As was obvious to the common citizen, the 1956 constitution failed to deliver which led to the imposition of the first martial law in Pakistan in 1958 due to bad governance. Parliamentarians shared responsibility for this national disaster.

I am omitting Ayub’s presidential constitution of 1962 which made a presidential form of government. The failure of the 1962 constitution was due to different reasons – more about politics than good governance.

After Ayub resigned as president, Pakistan went through a tortuous history including the breakup of Pakistan. However, in a sombre atmosphere and under the leadership of Z A Bhutto a unanimously agreed constitution of 1973 was enforced. I participated in the completion of the draft constitution as constitutional advisor nominated by the united opposition.

Whereas the constitution did provide a parliamentary form of government, on Bhutto’s insistence it contained an unprecedented provision – making a vote of no-confidence against the prime minister almost impossible. Parliament’s right to hold the prime minister accountable and sending him home was taken away. Parliamentarians had to concede this provision in spite of objections, since lifting of the martial law was conditional on the constitution being framed. This was the first case of political ‘muk muka’ (compromise).

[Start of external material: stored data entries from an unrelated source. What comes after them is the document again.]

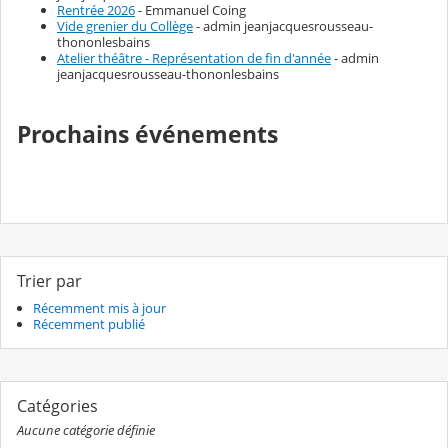
Rentrée 2026
- Emmanuel Coing
Vide grenier du Collège
- admin jeanjacquesrousseau-
thononlesbains
Atelier théâtre - Représentation de fin d'année
- admin
jeanjacquesrousseau-thononlesbains
Prochains événements
Trier par
Récemment mis à jour
Récemment publié
Catégories
Aucune catégorie définie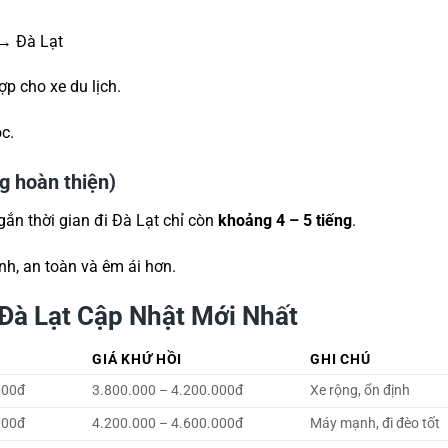
→ Đà Lạt
p cho xe du lịch.
c.
g hoàn thiện)
gắn thời gian đi Đà Lạt chỉ còn
khoảng 4 – 5 tiếng
.
nh, an toàn và êm ái hơn.
 Đà Lạt Cập Nhật Mới Nhất
GIÁ KHỨ HỒI
GHI CHÚ
000đ
3.800.000 – 4.200.000đ
Xe rộng, ổn định
000đ
4.200.000 – 4.600.000đ
Máy mạnh, đi đèo tốt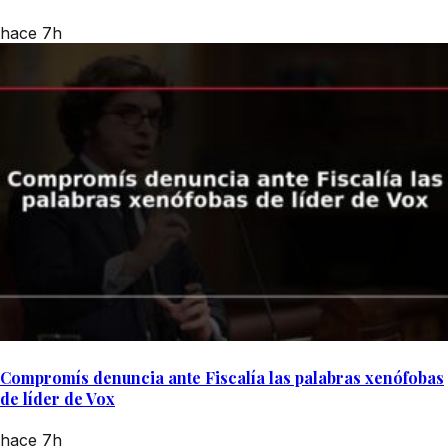
hace 7h
Compromís denuncia ante Fiscalía las palabras xenófobas
de líder de Vox
hace 7h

It set the course for the prime minister to be unaccountable to parliament. This novel clause had a sunset provision and finally came to an end. In the meantime, accountability moved from parliament to the streets which brought yet another disaster. Martial law was imposed in 1977, and a national leader was hanged after a judicial judgement. Nationally and internationally, the process was referred to as judicial murder.

A pliable parliament elected on a non-party basis was brought in by the then martial law administrator Gen Ziaul Haq. This made the president more powerful than the prime minister. Parliament lost all semblance of leadership which now vested in the executive.

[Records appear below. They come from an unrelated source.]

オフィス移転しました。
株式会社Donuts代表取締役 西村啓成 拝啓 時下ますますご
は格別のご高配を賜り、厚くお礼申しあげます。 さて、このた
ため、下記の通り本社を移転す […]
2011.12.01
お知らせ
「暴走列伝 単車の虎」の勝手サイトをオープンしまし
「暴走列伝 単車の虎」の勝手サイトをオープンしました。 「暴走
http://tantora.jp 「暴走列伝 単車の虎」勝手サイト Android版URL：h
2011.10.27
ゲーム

Adult franchise and political parties constitute the building blocks of any democracy. After the death of Gen Ziaul Haq political parties came to life. The leaders of the political parties, who understood how important it is to be the heads/leaders of the party proceeded to personalise the same. In fact most of them became dynastic in nature.

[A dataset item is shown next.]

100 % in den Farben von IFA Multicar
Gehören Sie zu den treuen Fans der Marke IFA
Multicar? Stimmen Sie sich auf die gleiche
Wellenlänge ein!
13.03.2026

Let us have a quick look. You will meet these god-like leaders in every party. In the PPP Z A Bhutto, then Benazir Bhutto, Asif Ali Zardari and soon Bilawal Zardari; National Awami Party, as it was then known – Wali Khan now Asfandyar Wali; the MQM has Altaf Hussain for life; the JUI-F, Mufti Mehmood and now Maulana Fazlur Rehman; the patriarch Chaudhry Zahoor Elahi leader of the united Muslim League and now Chaudhry Shujaat Hussain of the PML-Q.

In political parties, the party leader maintains his position; s/he is elected as leader not through secret votes but by a show of hands. When a particular party gets majority in the National Assembly, its leader takes office of prime minister as well. The balance between the leader of a political party and the prime minister shifts the power base in favour of the leader.

The prime minister, who is also the party leader, makes all efforts to get the majority. The idea of fair and free elections was lost and the electoral system became polluted. The process of the pollution started from rigging to engineering, which included the state machinery. The electoral system lost its credibility and parliament’s legitimacy became dubious.

Parliament woke up to the situation and constituted a Review Committee in April 2009 consisting of 26 members representing all the political parties in the two Houses. However the bosses of the political parties appeared to be much cleverer. The Review Committee added a clause in Article 63A of the constitution that even when voting on any amendment to the constitution, the members must vote according to the dictates of the party leader, violation of which entailed disqualification as a member. This clause took away the freedom of the parliamentarians.

I have narrated this story of the loss of credibility and sovereignty of parliament in the spirit of reform. Although this is an unpopular terrain, yet the truth must be disclosed.

The writer is a member of the Senate.